Omit every picture while you reproduce the entries that follow word for word.

# Recorded data

[Start of section]

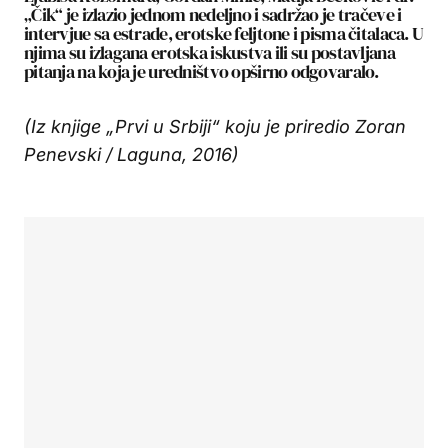
„Čik“ je izlazio jednom nedeljno i sadržao je tračeve i
intervjue sa estrade, erotske feljtone i pisma čitalaca. U
njima su izlagana erotska iskustva ili su postavljana
pitanja na koja je uredništvo opširno odgovaralo.
(Iz knjige „Prvi u Srbiji“ koju je priredio Zoran
Penevski / Laguna, 2016)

[End of section]

# Answer for the task
„Čik“ je izlazio jednom nedeljno i sadržao je tračeve i
intervjue sa estrade, erotske feljtone i pisma čitalaca. U
njima su izlagana erotska iskustva ili su postavljana
pitanja na koja je uredništvo opširno odgovaralo.
(Iz knjige „Prvi u Srbiji“ koju je priredio Zoran
Penevski / Laguna, 2016)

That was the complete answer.